Required work:
Beginning at the line that contains "3000 (252, 358)" and finishing at the line that contains "En savoir plus (495, 672)", output the data below exactly. Include both end lines and no pictures.

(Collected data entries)
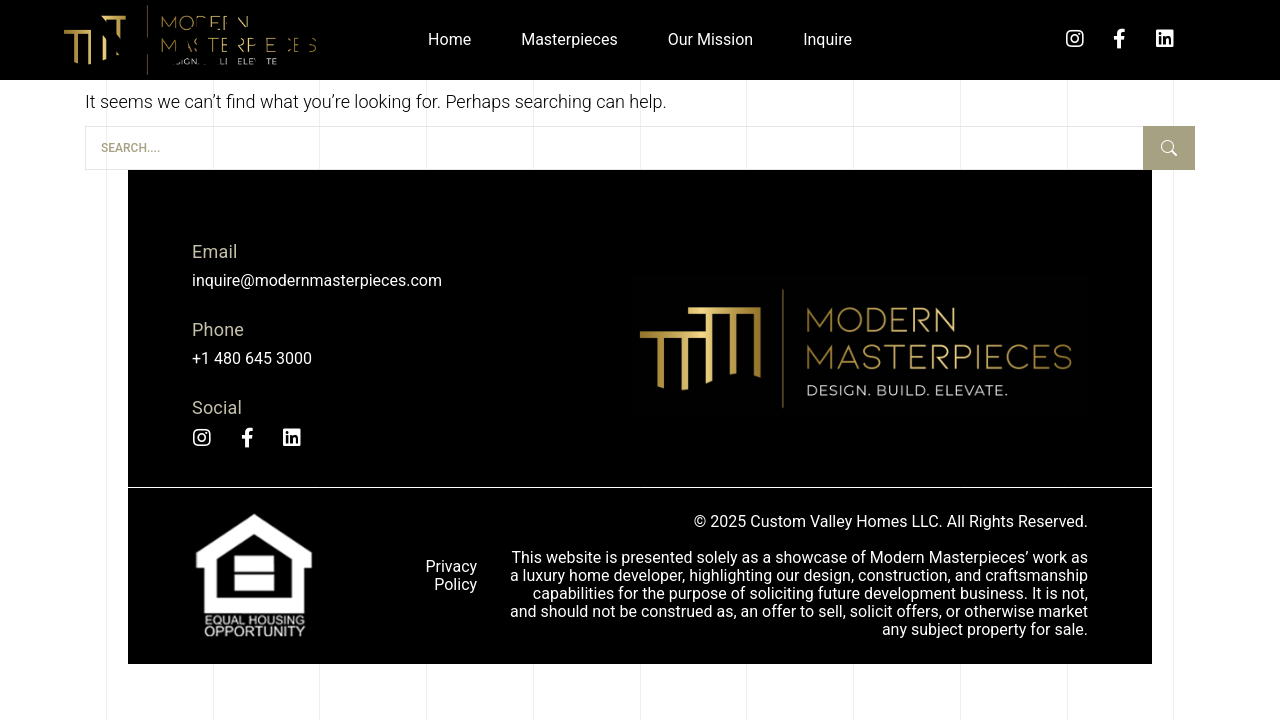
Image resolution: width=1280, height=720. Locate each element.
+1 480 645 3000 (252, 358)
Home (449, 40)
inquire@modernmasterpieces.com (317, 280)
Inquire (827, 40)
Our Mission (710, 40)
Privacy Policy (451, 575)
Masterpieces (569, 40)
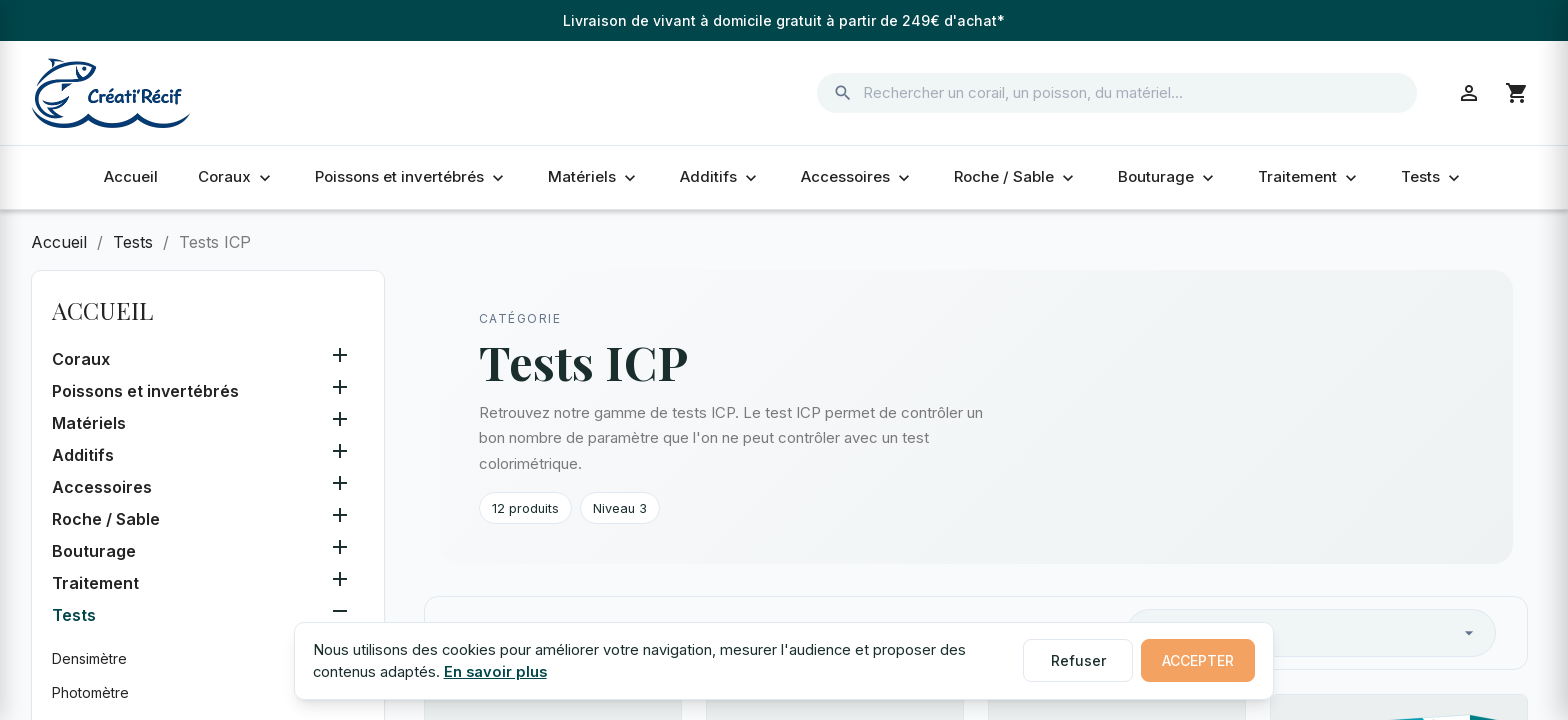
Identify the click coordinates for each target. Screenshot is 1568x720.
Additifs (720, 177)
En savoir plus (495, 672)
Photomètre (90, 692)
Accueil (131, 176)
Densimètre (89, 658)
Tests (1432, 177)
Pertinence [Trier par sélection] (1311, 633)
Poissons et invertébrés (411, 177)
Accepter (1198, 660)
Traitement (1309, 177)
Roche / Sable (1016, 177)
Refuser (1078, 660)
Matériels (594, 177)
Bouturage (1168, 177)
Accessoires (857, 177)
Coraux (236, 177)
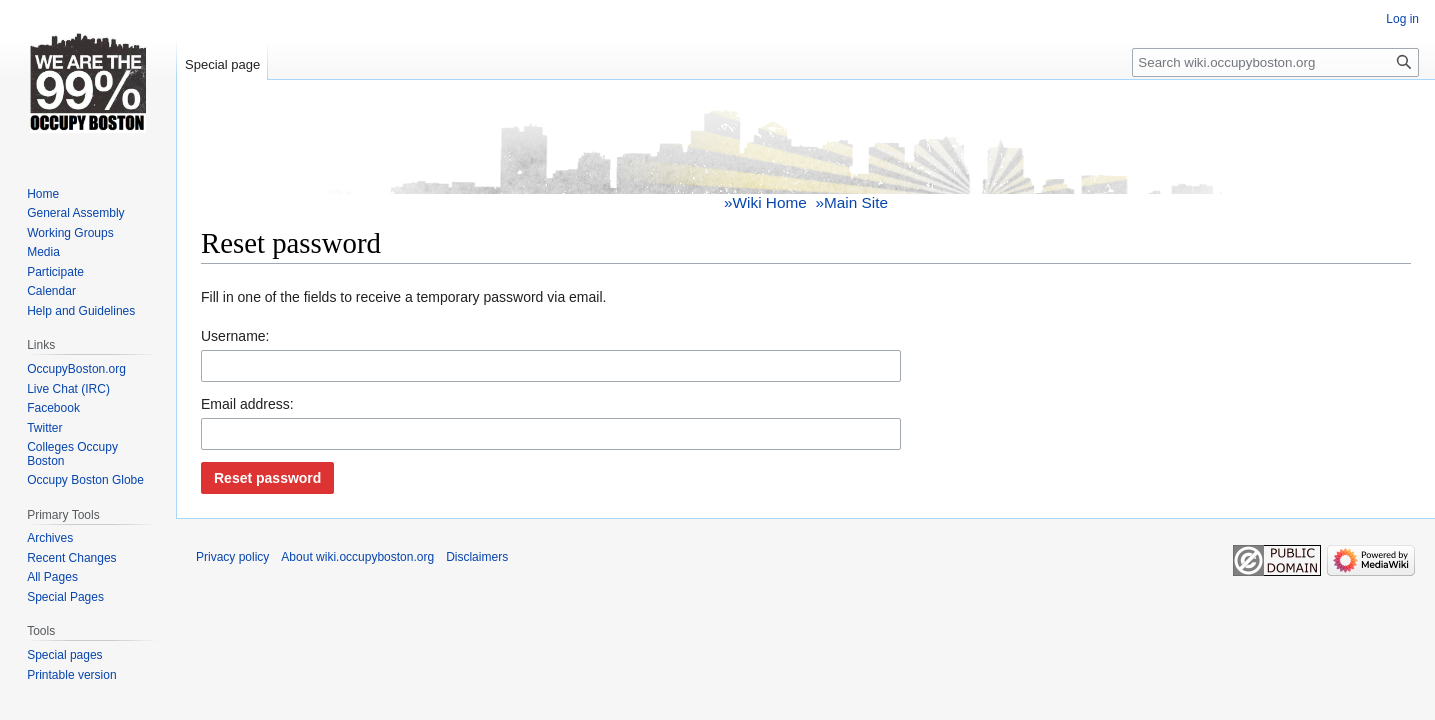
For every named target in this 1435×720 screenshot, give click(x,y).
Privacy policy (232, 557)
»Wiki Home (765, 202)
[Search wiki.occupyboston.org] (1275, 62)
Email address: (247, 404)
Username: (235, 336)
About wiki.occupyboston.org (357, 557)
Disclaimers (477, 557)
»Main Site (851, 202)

Solution to this task:
+1 480 645 3000 (252, 358)
Home (449, 40)
inquire@modernmasterpieces.com (317, 280)
Inquire (827, 40)
Our Mission (710, 40)
Privacy Policy (451, 575)
Masterpieces (569, 40)
Identify the click coordinates for each target. Screenshot is 1568x720.
Additifs (720, 177)
En savoir plus (495, 672)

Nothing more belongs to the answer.